* [Description of the task]: Return each line of the entries that mentions the word "conteúdo".

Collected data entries

******************************

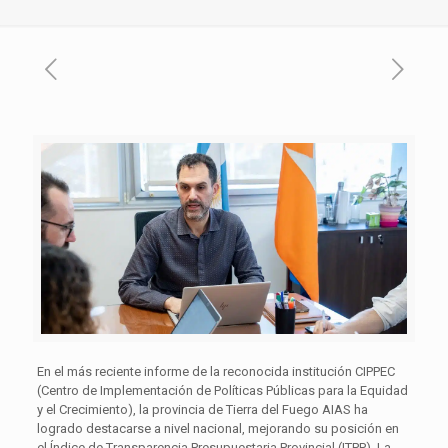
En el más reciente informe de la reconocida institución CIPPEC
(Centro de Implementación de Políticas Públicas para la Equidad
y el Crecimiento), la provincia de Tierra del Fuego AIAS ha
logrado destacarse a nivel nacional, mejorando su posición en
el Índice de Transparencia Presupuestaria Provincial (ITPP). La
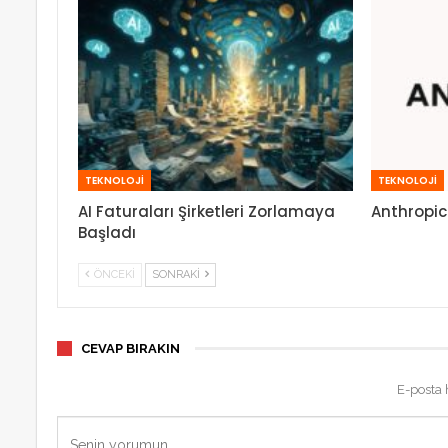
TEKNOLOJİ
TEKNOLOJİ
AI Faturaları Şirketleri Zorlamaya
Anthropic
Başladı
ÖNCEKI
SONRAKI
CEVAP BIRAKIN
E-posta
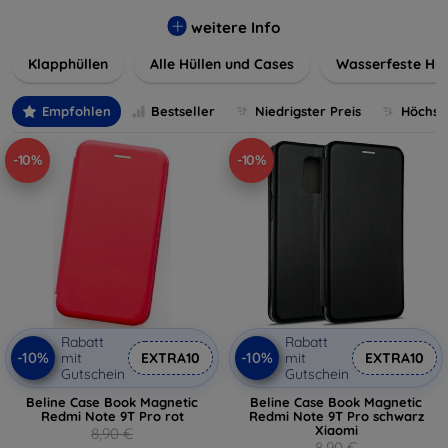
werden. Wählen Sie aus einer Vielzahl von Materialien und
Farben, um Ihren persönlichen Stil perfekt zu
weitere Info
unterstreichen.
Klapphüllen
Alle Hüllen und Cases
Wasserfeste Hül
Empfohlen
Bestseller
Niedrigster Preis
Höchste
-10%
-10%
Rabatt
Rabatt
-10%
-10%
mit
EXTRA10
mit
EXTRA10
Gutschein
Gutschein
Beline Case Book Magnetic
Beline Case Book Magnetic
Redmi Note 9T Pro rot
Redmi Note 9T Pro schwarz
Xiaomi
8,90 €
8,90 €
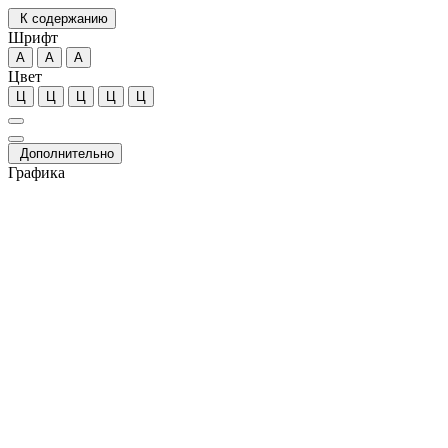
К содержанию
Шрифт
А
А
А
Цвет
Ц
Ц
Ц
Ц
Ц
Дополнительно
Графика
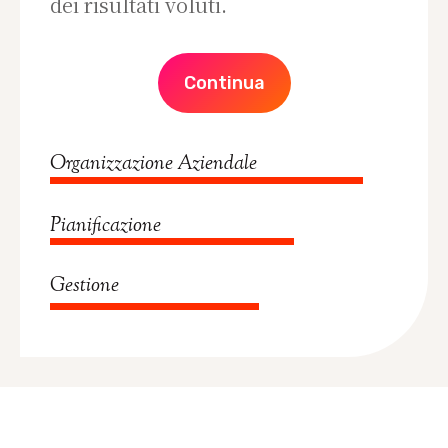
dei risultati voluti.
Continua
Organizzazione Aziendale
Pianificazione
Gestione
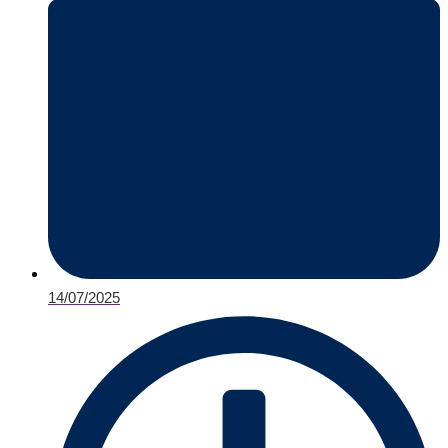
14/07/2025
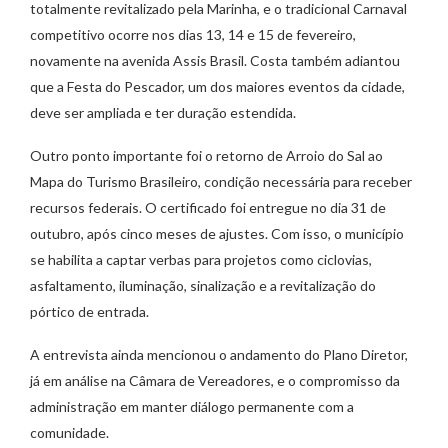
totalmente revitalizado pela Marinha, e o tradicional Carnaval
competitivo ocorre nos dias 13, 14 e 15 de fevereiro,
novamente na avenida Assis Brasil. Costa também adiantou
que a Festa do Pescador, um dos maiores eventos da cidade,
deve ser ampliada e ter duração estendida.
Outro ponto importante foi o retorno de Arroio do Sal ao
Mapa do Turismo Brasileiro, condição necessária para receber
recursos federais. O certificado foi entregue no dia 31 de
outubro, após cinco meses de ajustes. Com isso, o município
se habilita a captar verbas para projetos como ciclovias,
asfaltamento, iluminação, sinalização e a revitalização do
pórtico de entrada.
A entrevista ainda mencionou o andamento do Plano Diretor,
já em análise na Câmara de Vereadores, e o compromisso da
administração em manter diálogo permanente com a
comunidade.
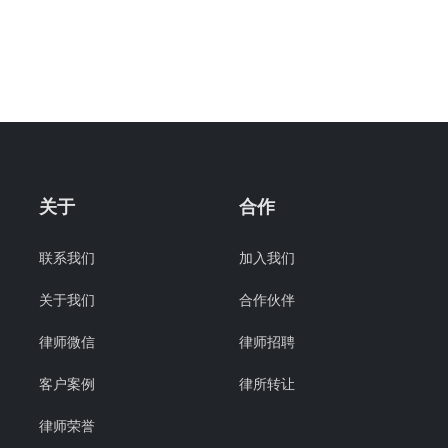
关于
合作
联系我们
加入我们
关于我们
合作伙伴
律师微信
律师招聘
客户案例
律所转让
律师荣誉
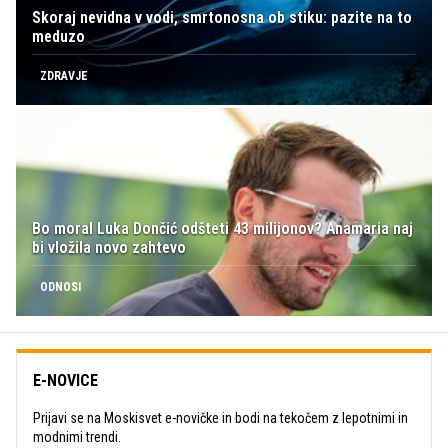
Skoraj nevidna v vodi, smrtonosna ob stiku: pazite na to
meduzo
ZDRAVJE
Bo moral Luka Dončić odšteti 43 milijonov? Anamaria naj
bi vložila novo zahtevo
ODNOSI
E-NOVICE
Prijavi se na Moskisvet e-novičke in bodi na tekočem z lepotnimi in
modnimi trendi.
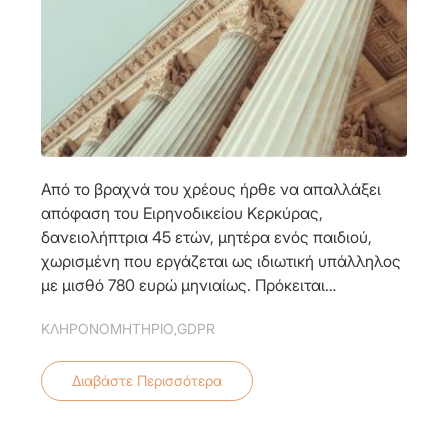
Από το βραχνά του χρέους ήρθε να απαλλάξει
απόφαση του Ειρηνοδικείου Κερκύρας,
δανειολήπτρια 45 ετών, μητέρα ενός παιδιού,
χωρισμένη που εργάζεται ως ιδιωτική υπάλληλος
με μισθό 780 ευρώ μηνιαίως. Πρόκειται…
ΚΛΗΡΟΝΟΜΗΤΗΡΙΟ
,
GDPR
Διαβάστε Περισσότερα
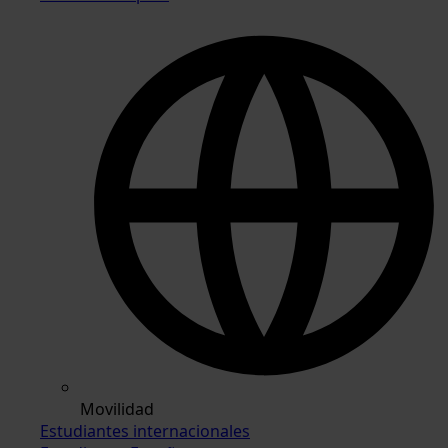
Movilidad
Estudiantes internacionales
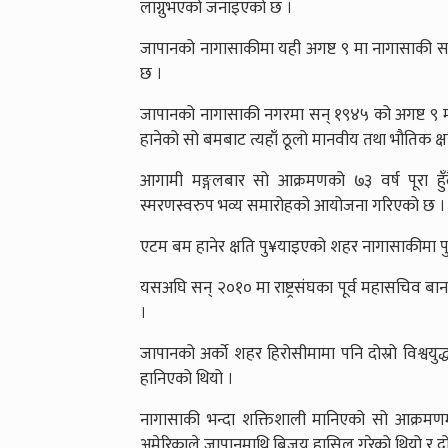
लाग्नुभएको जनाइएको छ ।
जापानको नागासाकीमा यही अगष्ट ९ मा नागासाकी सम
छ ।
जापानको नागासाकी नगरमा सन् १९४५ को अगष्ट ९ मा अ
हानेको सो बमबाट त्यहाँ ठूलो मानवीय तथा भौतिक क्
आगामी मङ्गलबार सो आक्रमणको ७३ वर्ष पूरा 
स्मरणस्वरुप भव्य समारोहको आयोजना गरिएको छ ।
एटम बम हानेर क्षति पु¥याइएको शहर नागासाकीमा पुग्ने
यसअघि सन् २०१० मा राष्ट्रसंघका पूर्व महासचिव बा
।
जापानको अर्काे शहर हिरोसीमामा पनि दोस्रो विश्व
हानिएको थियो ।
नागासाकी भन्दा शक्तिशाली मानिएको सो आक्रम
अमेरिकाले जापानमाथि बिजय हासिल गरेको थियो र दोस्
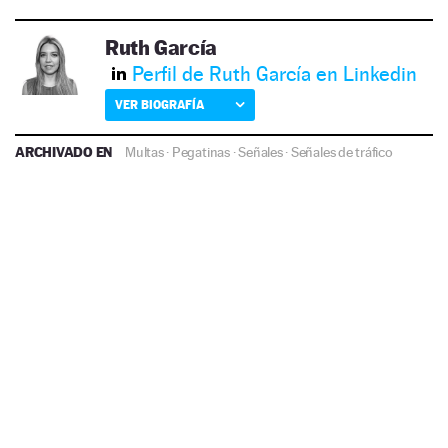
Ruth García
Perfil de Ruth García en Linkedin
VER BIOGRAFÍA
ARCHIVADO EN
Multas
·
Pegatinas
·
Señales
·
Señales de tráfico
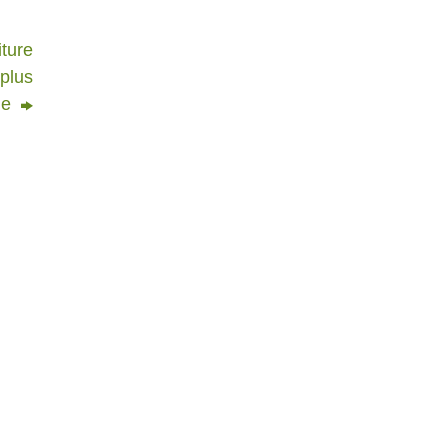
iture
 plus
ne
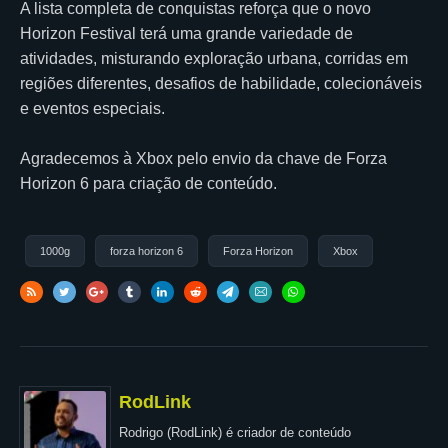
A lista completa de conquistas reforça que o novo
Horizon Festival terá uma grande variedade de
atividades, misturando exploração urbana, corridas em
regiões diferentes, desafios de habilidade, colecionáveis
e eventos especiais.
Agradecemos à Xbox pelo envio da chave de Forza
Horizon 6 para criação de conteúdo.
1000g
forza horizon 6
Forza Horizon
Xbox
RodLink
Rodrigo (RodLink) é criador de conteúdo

******************************

* [The completed task]:
Horizon 6 para criação de conteúdo.
Rodrigo (RodLink) é criador de conteúdo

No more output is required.